HV-Attack: Hierarchical Visual Attack for Multimodal Retrieval Augmented Generation
Linyin Luo, Yujuan Ding, Yunshan Ma, Wenqi Fan, Hanjiang Lai
TL;DR
The paper tackles the security risk of multimodal Retrieval-Augmented Generation by introducing a Hierarchical Visual Attack that perturbes user images to misalign both the retrieval and generation components. It performs a two-stage perturbation on the retrieval input (modality and semantic alignment) and a perturbation on the generator input, ensuring imperceptibility under a bound $\epsilon$. Experiments on OK-VQA and InfoSeek with CLIP-based retrievers and BLIP-2 / LLava generators show significant degradation in both retrieval and generation, across off-the-shelf and fine-tuned models, and across multiple baselines. The findings underscore the need for defense strategies against image-based adversarial threats in MRAG systems and motivate further research into robust MRAG pipelines and detection mechanisms.
Abstract
Advanced multimodal Retrieval-Augmented Generation (MRAG) techniques have been widely applied to enhance the capabilities of Large Multimodal Models (LMMs), but they also bring along novel safety issues. Existing adversarial research has revealed the vulnerability of MRAG systems to knowledge poisoning attacks, which fool the retriever into recalling injected poisoned contents.
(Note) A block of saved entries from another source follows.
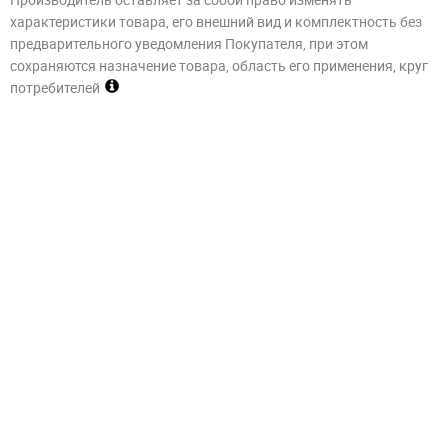
характеристики товара, его внешний вид и комплектность без
предварительного уведомления Покупателя, при этом
сохраняются назначение товара, область его применения, круг
потребителей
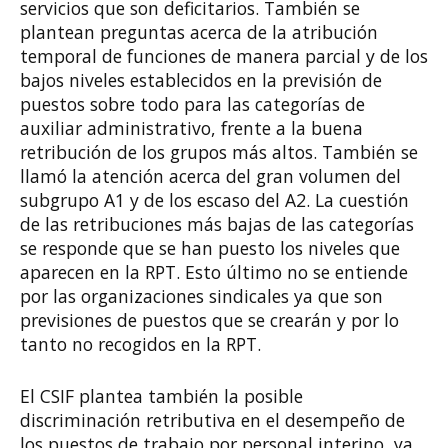
servicios que son deficitarios. También se
plantean preguntas acerca de la atribución
temporal de funciones de manera parcial y de los
bajos niveles establecidos en la previsión de
puestos sobre todo para las categorías de
auxiliar administrativo, frente a la buena
retribución de los grupos más altos. También se
llamó la atención acerca del gran volumen del
subgrupo A1 y de los escaso del A2. La cuestión
de las retribuciones más bajas de las categorías
se responde que se han puesto los niveles que
aparecen en la RPT. Esto último no se entiende
por las organizaciones sindicales ya que son
previsiones de puestos que se crearán y por lo
tanto no recogidos en la RPT.
El CSIF plantea también la posible
discriminación retributiva en el desempeño de
los puestos de trabajo por personal interino, ya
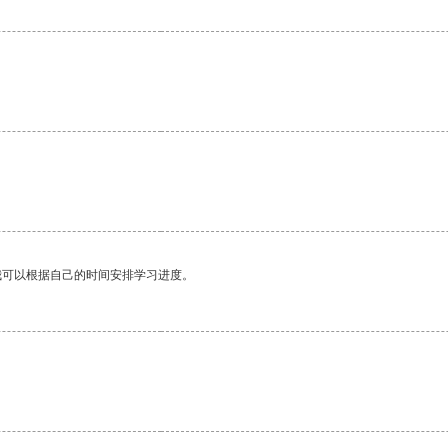
我可以根据自己的时间安排学习进度。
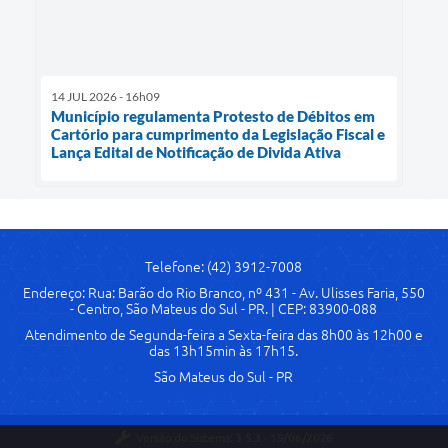
14 JUL 2026 - 16h09
Município regulamenta Protesto de Débitos em
Cartório para cumprimento da Legislação Fiscal e
Lança Edital de Notificação de Divida Ativa
Telefone: (42) 3912-7008
Endereço: Rua: Barão do Rio Branco, nº 431 - Av. Ulisses Faria, 550
- Centro, São Mateus do Sul - PR. | CEP: 83900-088
Atendimento de Segunda-feira a Sexta-feira das 8h00 às 12h00 e
das 13h15min às 17h15.
São Mateus do Sul - PR
Versão do Sistema:
3.5.3 - 19/06/2026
However, our work considers a different setting: visual attack of MRAG by solely adding imperceptible perturbations at the image inputs of users, without manipulating any other components. This is challenging due to the robustness of fine-tuned retrievers and large-scale generators, and the effect of visual perturbation may be further weakened by propagation through the RAG chain. We propose a novel Hierarchical Visual Attack that misaligns and disrupts the two inputs (the multimodal query and the augmented knowledge) of MRAG's generator to confuse its generation. We further design a hierarchical two-stage strategy to obtain misaligned augmented knowledge. We disrupt the image input of the retriever to make it recall irrelevant knowledge from the original database, by optimizing the perturbation which first breaks the cross-modal alignment and then disrupts the multimodal semantic alignment. We conduct extensive experiments on two widely-used MRAG datasets: OK-VQA and InfoSeek. We use CLIP-based retrievers and two LMMs BLIP-2 and LLaVA as generators. Results demonstrate the effectiveness of our visual attack on MRAG through the significant decrease in both retrieval and generation performance.